Maria Gabriela Llansol

 

Falar do que eu vejo.

Falar do que o outro me fala.

Falar do que pode ser falado.

 

– E se não há espaço suficiente para a atração, meu amor,

é porque ela se foi. Ela, também, flutua.

 

O que pode ser falado e não é visível?

 

– Fulano disse: a morte.

Beltrano disse: o amor.

Sicrano disse: a preguiça.

 

Tomar por objeto os próprios limites.

 

Ver o que pode ser visto.

Ver o que alguém viu.

 

– “Todas as cores concordam no escuro.”1

 

A luz não é visível.

Eu a percebo quando ela ilumina um objeto.

 

A palavra não é inteligível.

Eu a compreendo quando ela se encontra com um objeto.

 

– Não me confunda com uma citação.

Antes mesmo que meu nome existisse,

minha função já estava bem clara.

 

A piranha é um peixe carnívoro

das águas doces da América do Sul.

Sua etimologia é discutível.

 

– É o que lembram os Primitivos,

antes da chegada dos Modernos.

 

Pirá = Peixe + Anha = Diabo = Peixe Diabo

Pirá = Peixe + Ranha = Dente = Peixe Dente

Pirá = Peixe + Ánha = Tesoura = Peixe Tesoura

 

Nesse período confuso,

o Novo Mundo chega de navio.

E, quando a fase do Bom Selvagem chega ao fim,

a Piranha ganha independência.

 

– Peixe Diabo se inscreve na mente.

Peixe Dente se inscreve no corpo.

Peixe Tesoura se inscreve na cultura.

 

Sua figura aos poucos se legitima.

As tradições são vistas à distância.

Nasce o Dia de Finados

e a primeira geração de Piranhas Brasileiras.

 

– Eu estou aqui. Eu te escuto.

 

O bando não mais se reconhece.

Novos cientistas abraçam a Teologia Vodu.
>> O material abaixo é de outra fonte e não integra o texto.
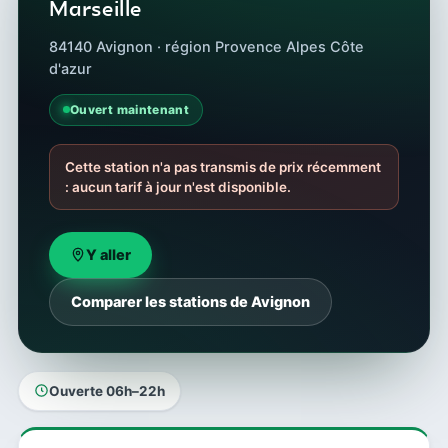
Marseille
84140 Avignon · région Provence Alpes Côte
d'azur
Ouvert maintenant
Cette station n'a pas transmis de prix récemment
: aucun tarif à jour n'est disponible.
Y aller
Comparer les stations de Avignon
Ouverte 06h–22h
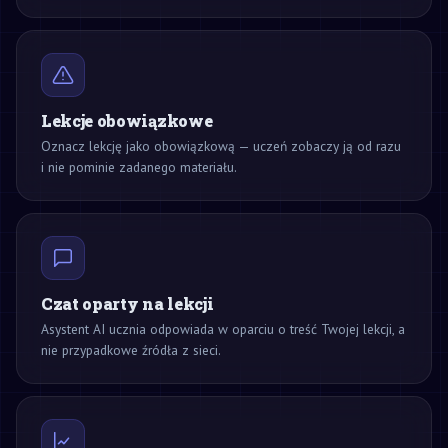
Lekcje obowiązkowe
Oznacz lekcję jako obowiązkową — uczeń zobaczy ją od razu
i nie pominie zadanego materiału.
Czat oparty na lekcji
Asystent AI ucznia odpowiada w oparciu o treść Twojej lekcji, a
nie przypadkowe źródła z sieci.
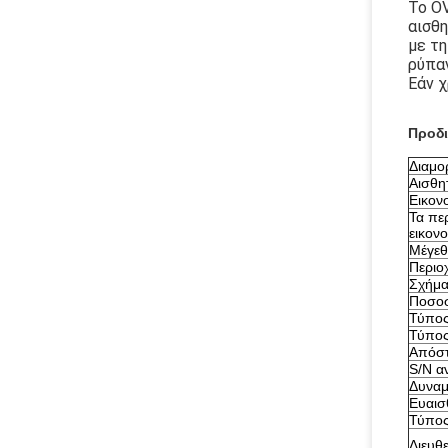
Το OV
αισθη
με τη
ρύπα
Εάν 
Προδ
Διαμο
Αισθη
Εικον
Τα πε
εικον
Μέγεθ
Περιο
Σχήμα
Ποσοσ
Τύπο
Τύπος
Απόστ
S/N α
Δυναμ
Ευαισ
Τύπος
Διευθ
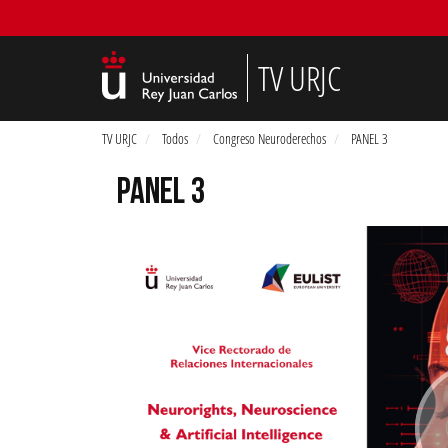
TV URJC
TV URJC
Todos
Congreso Neuroderechos
PANEL 3
PANEL 3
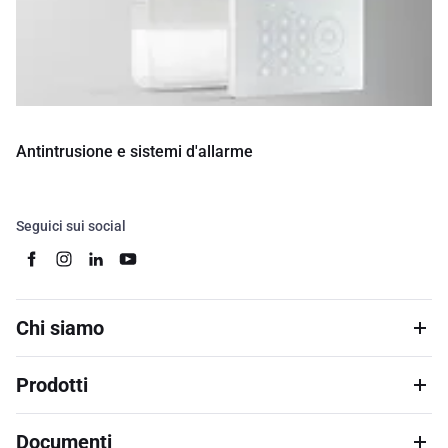
Antintrusione e sistemi d'allarme
Seguici sui social
Chi siamo
Prodotti
Documenti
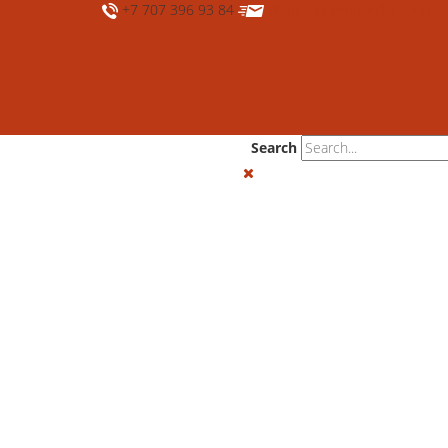
+7 707 396 93 84
deshtthor@ierc.education
Search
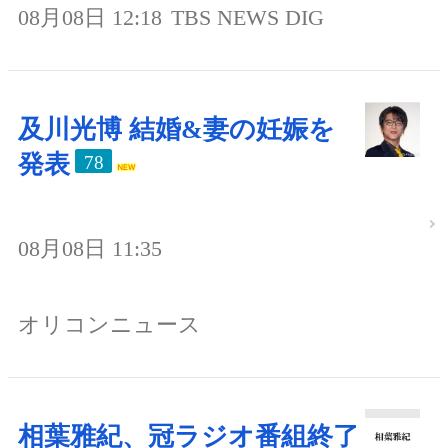
08月08日 12:18
TBS NEWS DIG
及川光博 結婚&妻の妊娠を
発表
78
08月08日 11:35
オリコンニュース
相葉雅紀、冠ラジオ番組終了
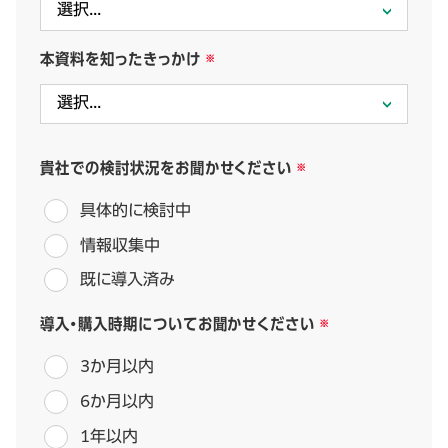
本資料を知ったきっかけ
貴社での検討状況をお聞かせください
具体的に検討中
情報収集中
既に導入済み
導入・購入時期についてお聞かせください
3か月以内
6か月以内
1年以内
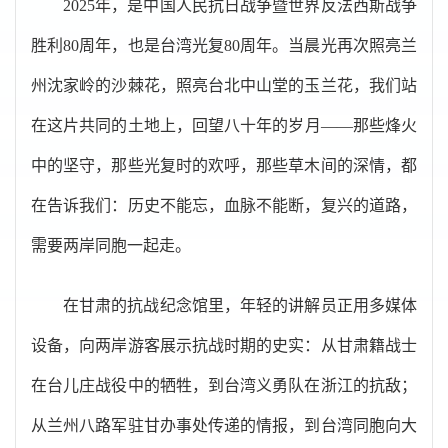
2025年，是中国人民抗日战争暨世界反法西斯战争
胜利80周年，也是台湾光复80周年。当晨光再次照亮兰
州沈家岭的沙棘花，照亮台北中山堂的玉兰花，我们站
在这片共同的土地上，回望八十年的岁月——那些烽火
中的坚守，那些光复时的欢呼，那些草木间的深情，都
在告诉我们：历史不能忘，血脉不能断，复兴的道路，
需要两岸同胞一起走。
在甘肃的抗战纪念馆里，年轻的讲解员正用多媒体
设备，向两岸游客展示抗战时期的史实：从甘肃籍战士
在台儿庄战役中的牺牲，到台湾义勇队在浙江的抗敌；
从兰州八路军驻甘办事处传递的情报，到台湾同胞向大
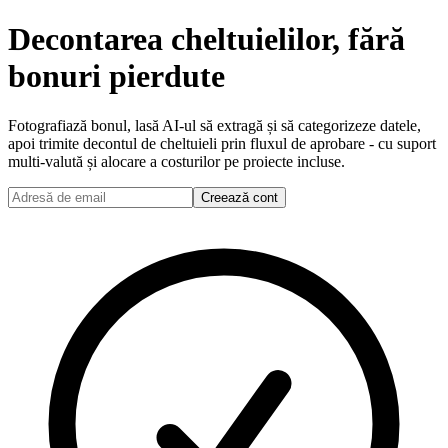
Decontarea cheltuielilor, fără
bonuri pierdute
Fotografiază bonul, lasă AI-ul să extragă și să categorizeze datele,
apoi trimite decontul de cheltuieli prin fluxul de aprobare - cu suport
multi-valută și alocare a costurilor pe proiecte incluse.
Creează cont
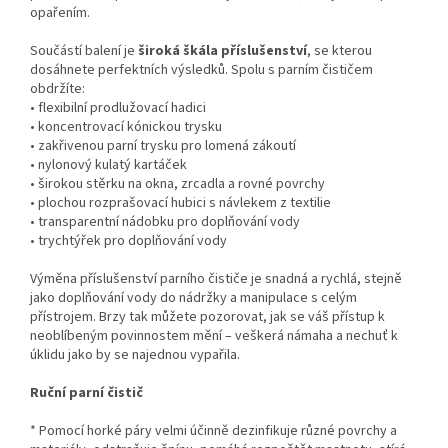
opařením.
Součástí balení je
široká škála příslušenství
, se kterou
dosáhnete perfektních výsledků. Spolu s parním čističem
obdržíte:
• flexibilní prodlužovací hadici
• koncentrovací kónickou trysku
• zakřivenou parní trysku pro lomená zákoutí
• nylonový kulatý kartáček
• širokou stěrku na okna, zrcadla a rovné povrchy
• plochou rozprašovací hubici s návlekem z textilie
• transparentní nádobku pro doplňování vody
• trychtýřek pro doplňování vody
Výměna příslušenství parního čističe je snadná a rychlá, stejně
jako doplňování vody do nádržky a manipulace s celým
přístrojem. Brzy tak můžete pozorovat, jak se váš přístup k
neoblíbeným povinnostem mění – veškerá námaha a nechuť k
úklidu jako by se najednou vypařila.
Ruční parní čistič
* Pomocí horké páry velmi účinně dezinfikuje různé povrchy a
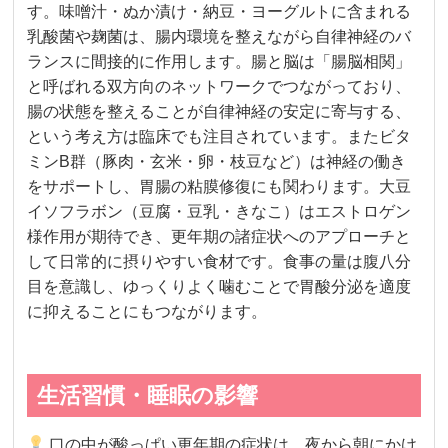
す。味噌汁・ぬか漬け・納豆・ヨーグルトに含まれる
乳酸菌や麹菌は、腸内環境を整えながら自律神経のバ
ランスに間接的に作用します。腸と脳は「腸脳相関」
と呼ばれる双方向のネットワークでつながっており、
腸の状態を整えることが自律神経の安定に寄与する、
という考え方は臨床でも注目されています。またビタ
ミンB群（豚肉・玄米・卵・枝豆など）は神経の働き
をサポートし、胃腸の粘膜修復にも関わります。大豆
イソフラボン（豆腐・豆乳・きなこ）はエストロゲン
様作用が期待でき、更年期の諸症状へのアプローチと
して日常的に摂りやすい食材です。食事の量は腹八分
目を意識し、ゆっくりよく噛むことで胃酸分泌を適度
に抑えることにもつながります。
生活習慣・睡眠の影響
口の中が酸っぱい更年期の症状は、夜から朝にかけ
Depois de sangrarem bons escravos,

as piranhas começam a dançar.

 

Há sempre chuva no Dia dos Mortos.

Novos lagos são formados.

As piranhas são afastadas de seus bandos.

É criada a palavra saudade,

como o símbolo de uma conquista nacional.

 

Os lagos não suportam os peixes por muito tempo.

O sol seca rápido aquilo que transborda.

A disputa por espaço amargura uma batalha.

As piranhas são especialistas dos grandes desastres.

 

– É meu o que não interessa.

 

Entre as novas multidões,

Cresce o desejo de estar aqui ou ali.

Chegam aos lagos a ideia de atraso

e a perda da função erótica da palavra.

 

– Existe tão pouca chance de vida nesses lagos quanto nos outros.

Se antes servimos a um império, agora somos nosso próprio império.

A impossibilidade de existir lagoa abaixo é tão grande quanto resistir ao mainstream.

Se algum dia pensamos em indistinção, chegou o momento:

Estamos tão tristes quanto todos. Nossa miséria começa a envelhecer.

Agora, somos um. Uma certeza quase religiosa.

 

A sopa de piranhas é um alimento afrodisíaco.

O movimento do seu rabo aumenta a transação comercial.

Sua fama surge entre certos narradores mas, pessoalmente,

ela não gosta muito disso.

 

– Estou cansada de encher minha barriga com gente viva.

Vou optar pelos mortos. Eles estão mais leves.

O espírito já saiu do corpo.

 

Sua fama se torna palpável,

mas nem sempre corresponde ao apetite.

Ela prefere estar oculta para não sentir-se perseguida

e fica ruborizada quando toca nesse assunto.

 

– Não me pergunte o que eu vim fazer aqui. Essa pergunta é muito difícil.

E, se há alguma novidade nessa história, é a minha vontade de ficar.

As perguntas são minhas, meu amor, e se forem suas também,

o mundo vai me parecer ainda mais assustador.

 

A ideia de bando ganha outros sentidos.

A comunidade nos lagos se espalha.

A Piranha perde a fome.

 

– Vamos, meu amor, jogue-se para cima.

O lago que você aspira deixou de existir.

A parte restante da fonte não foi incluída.